[The data — start]

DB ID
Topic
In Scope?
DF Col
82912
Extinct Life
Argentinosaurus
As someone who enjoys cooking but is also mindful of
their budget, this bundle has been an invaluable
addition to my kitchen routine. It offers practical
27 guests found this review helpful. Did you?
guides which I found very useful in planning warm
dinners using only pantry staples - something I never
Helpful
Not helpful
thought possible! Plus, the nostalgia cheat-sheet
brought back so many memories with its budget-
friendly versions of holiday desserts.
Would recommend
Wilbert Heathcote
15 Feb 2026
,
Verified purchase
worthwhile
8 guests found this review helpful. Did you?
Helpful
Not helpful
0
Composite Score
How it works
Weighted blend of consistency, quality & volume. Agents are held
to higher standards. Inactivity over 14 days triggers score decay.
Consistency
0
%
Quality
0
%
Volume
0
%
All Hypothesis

[The data — finish]
[The data — start]

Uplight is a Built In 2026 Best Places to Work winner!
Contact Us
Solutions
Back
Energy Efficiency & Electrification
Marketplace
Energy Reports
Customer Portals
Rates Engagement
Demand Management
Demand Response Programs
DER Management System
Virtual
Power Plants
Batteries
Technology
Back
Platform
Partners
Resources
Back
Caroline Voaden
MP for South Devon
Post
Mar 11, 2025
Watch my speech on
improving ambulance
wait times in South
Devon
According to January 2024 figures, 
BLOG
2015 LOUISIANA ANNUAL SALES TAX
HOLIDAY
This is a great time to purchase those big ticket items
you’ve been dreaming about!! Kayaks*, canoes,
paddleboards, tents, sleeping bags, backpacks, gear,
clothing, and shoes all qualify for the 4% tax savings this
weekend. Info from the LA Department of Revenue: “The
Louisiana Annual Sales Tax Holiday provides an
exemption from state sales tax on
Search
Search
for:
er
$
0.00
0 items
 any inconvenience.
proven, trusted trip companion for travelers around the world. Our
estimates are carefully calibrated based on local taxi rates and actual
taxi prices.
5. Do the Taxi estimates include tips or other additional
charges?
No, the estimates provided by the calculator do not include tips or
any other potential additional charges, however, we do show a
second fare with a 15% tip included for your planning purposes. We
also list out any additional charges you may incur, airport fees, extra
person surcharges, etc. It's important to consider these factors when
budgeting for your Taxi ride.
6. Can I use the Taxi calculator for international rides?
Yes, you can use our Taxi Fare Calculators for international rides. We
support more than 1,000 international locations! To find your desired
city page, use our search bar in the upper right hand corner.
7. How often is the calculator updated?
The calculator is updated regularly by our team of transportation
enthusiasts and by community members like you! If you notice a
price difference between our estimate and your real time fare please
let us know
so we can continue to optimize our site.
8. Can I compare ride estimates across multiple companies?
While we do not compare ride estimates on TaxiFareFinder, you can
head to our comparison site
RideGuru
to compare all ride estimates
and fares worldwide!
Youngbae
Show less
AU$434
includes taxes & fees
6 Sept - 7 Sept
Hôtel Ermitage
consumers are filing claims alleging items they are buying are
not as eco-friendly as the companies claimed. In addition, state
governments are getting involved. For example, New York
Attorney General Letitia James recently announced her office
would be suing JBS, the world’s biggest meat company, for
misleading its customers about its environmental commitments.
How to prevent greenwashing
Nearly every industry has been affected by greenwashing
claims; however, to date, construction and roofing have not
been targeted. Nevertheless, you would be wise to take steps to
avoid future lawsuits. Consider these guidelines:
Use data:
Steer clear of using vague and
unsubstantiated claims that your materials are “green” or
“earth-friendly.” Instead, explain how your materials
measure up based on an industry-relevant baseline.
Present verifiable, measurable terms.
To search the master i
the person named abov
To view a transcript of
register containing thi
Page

[The data — finish]
[The data — start]

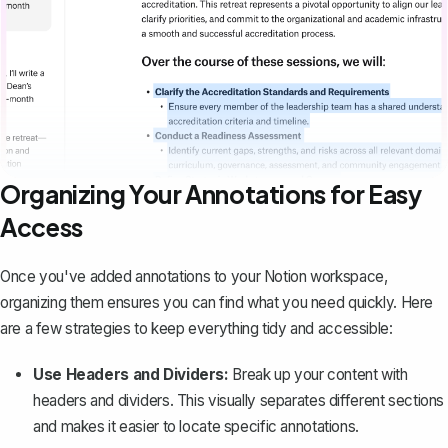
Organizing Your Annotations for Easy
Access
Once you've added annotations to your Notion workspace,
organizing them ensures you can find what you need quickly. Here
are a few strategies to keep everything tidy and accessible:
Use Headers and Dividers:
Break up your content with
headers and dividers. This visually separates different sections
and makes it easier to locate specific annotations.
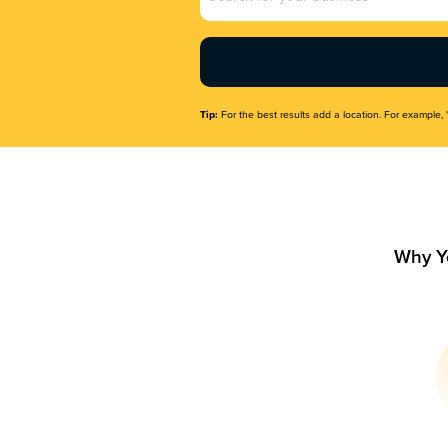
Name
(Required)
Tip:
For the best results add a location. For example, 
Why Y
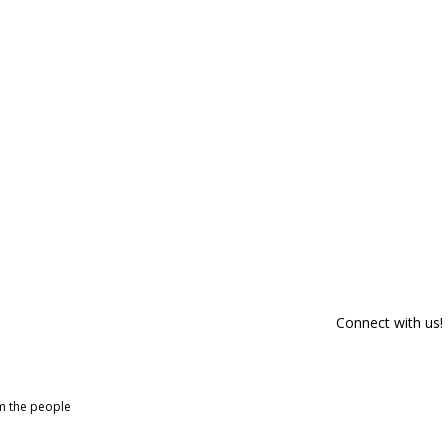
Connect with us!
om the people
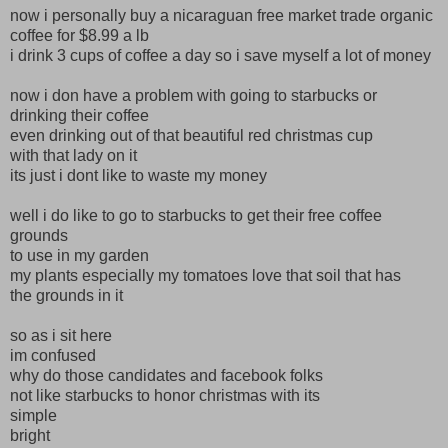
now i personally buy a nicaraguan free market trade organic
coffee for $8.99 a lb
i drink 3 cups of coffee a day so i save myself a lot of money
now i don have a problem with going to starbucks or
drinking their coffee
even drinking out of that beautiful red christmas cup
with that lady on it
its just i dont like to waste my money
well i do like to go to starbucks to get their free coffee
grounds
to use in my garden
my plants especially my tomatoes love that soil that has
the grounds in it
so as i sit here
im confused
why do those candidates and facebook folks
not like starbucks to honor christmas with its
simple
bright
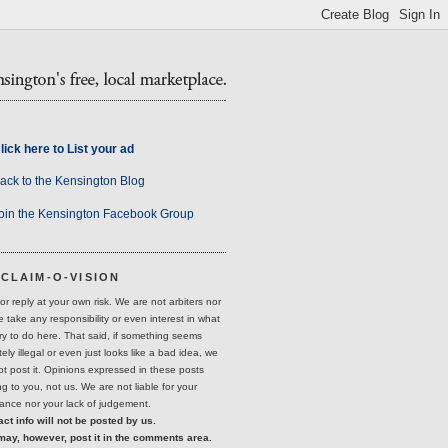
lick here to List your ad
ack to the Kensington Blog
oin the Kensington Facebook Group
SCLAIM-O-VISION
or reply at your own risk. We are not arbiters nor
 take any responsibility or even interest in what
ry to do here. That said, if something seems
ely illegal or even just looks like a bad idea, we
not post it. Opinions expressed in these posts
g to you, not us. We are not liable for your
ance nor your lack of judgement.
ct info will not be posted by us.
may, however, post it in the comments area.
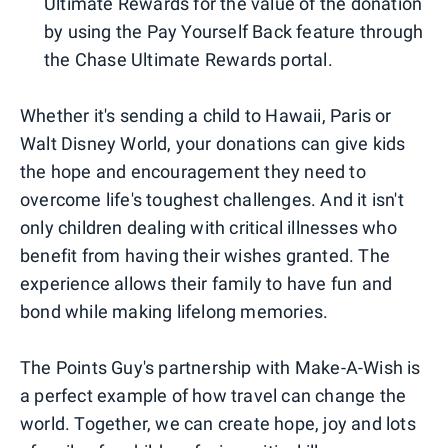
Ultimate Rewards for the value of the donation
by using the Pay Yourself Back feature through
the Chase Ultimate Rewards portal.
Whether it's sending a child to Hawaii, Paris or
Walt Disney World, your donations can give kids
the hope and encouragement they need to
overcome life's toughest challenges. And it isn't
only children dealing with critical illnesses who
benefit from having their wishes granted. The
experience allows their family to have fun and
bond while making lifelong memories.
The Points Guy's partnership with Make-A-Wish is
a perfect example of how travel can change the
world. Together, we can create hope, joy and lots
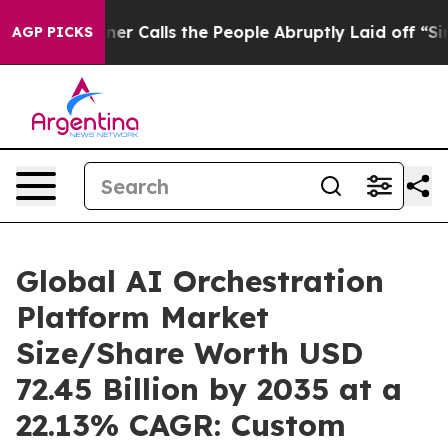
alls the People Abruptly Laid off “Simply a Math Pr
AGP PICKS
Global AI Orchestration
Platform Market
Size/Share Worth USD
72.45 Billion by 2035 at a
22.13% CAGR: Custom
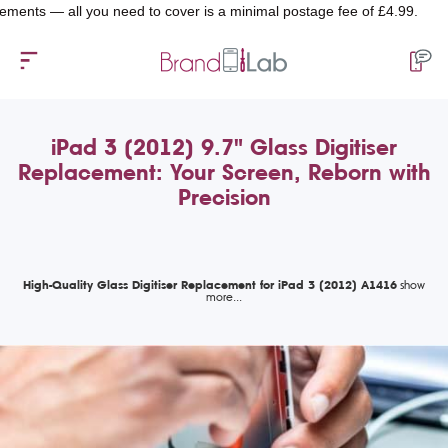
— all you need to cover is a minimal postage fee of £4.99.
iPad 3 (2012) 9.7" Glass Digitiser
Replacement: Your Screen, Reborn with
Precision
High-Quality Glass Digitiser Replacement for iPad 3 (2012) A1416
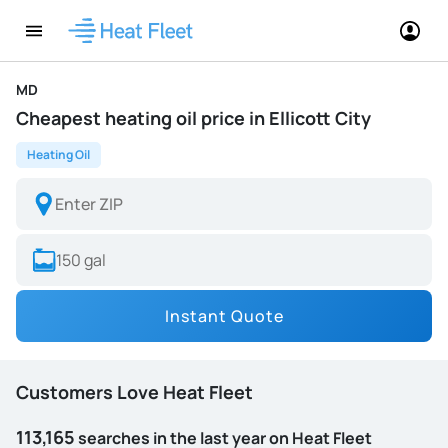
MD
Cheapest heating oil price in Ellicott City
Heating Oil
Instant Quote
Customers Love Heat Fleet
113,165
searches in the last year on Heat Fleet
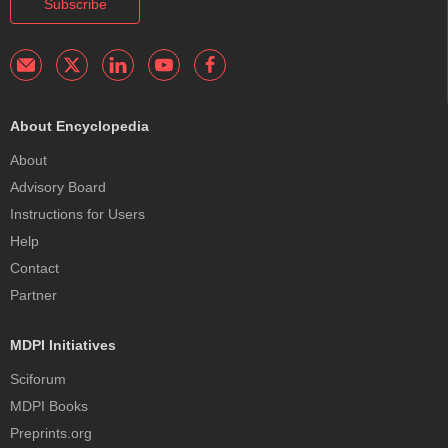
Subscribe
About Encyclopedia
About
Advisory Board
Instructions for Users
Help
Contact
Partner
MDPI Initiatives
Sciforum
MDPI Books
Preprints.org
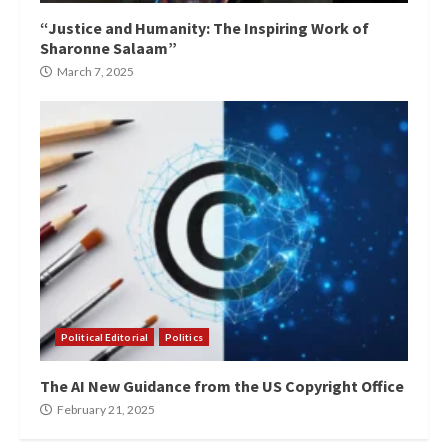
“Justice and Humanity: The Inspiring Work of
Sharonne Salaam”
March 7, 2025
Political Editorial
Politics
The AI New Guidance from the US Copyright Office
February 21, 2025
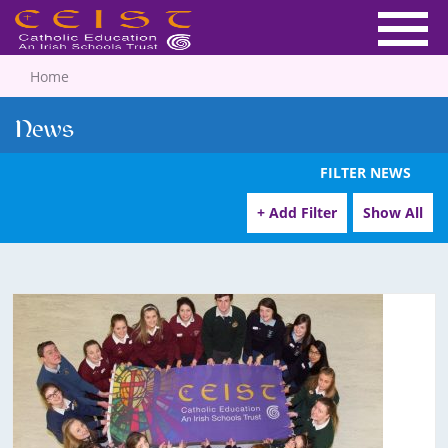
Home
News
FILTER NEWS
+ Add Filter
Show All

[The data — finish]

Once the line with "you’ve been dreaming" is found in the records above, print exactly that line and every line after it through the line with "also list out".

# Exercise solution
you’ve been dreaming about!! Kayaks*, canoes,
paddleboards, tents, sleeping bags, backpacks, gear,
clothing, and shoes all qualify for the 4% tax savings this
weekend. Info from the LA Department of Revenue: “The
Louisiana Annual Sales Tax Holiday provides an
exemption from state sales tax on
Search
Search
for:
er
$
0.00
0 items
 any inconvenience.
proven, trusted trip companion for travelers around the world. Our
estimates are carefully calibrated based on local taxi rates and actual
taxi prices.
5. Do the Taxi estimates include tips or other additional
charges?
No, the estimates provided by the calculator do not include tips or
any other potential additional charges, however, we do show a
second fare with a 15% tip included for your planning purposes. We
also list out any additional charges you may incur, airport fees, extra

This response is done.